● Exercise objective:
Look through the listing and report every line that has "Centros" in it.

● Data extracts:

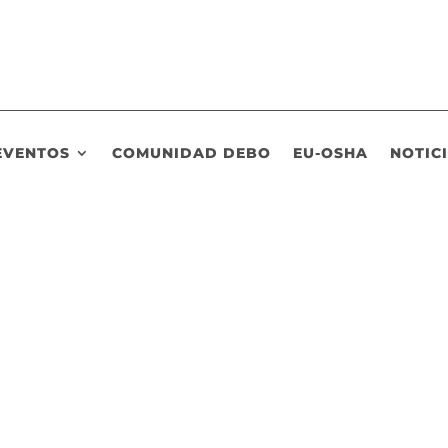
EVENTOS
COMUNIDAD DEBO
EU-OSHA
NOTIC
--
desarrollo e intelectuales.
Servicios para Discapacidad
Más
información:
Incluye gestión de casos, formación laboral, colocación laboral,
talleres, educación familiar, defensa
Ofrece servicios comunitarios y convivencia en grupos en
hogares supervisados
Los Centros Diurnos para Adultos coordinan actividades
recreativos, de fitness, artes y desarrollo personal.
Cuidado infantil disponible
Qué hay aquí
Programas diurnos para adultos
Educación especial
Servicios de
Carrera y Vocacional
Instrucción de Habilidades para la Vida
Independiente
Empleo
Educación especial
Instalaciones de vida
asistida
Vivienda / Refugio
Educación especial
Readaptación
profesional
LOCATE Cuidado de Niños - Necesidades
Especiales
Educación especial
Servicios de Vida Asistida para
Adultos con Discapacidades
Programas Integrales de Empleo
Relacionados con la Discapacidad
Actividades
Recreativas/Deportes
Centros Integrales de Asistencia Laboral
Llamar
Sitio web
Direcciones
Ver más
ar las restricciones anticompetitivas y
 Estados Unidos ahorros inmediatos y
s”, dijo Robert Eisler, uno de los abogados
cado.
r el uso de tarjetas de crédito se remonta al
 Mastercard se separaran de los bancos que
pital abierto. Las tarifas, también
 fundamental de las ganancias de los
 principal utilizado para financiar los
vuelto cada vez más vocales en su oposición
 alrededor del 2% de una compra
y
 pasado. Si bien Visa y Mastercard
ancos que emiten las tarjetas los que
--
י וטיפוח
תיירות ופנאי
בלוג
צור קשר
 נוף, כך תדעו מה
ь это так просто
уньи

● Task solution:
Los Centros Diurnos para Adultos coordinan actividades
Centros Integrales de Asistencia Laboral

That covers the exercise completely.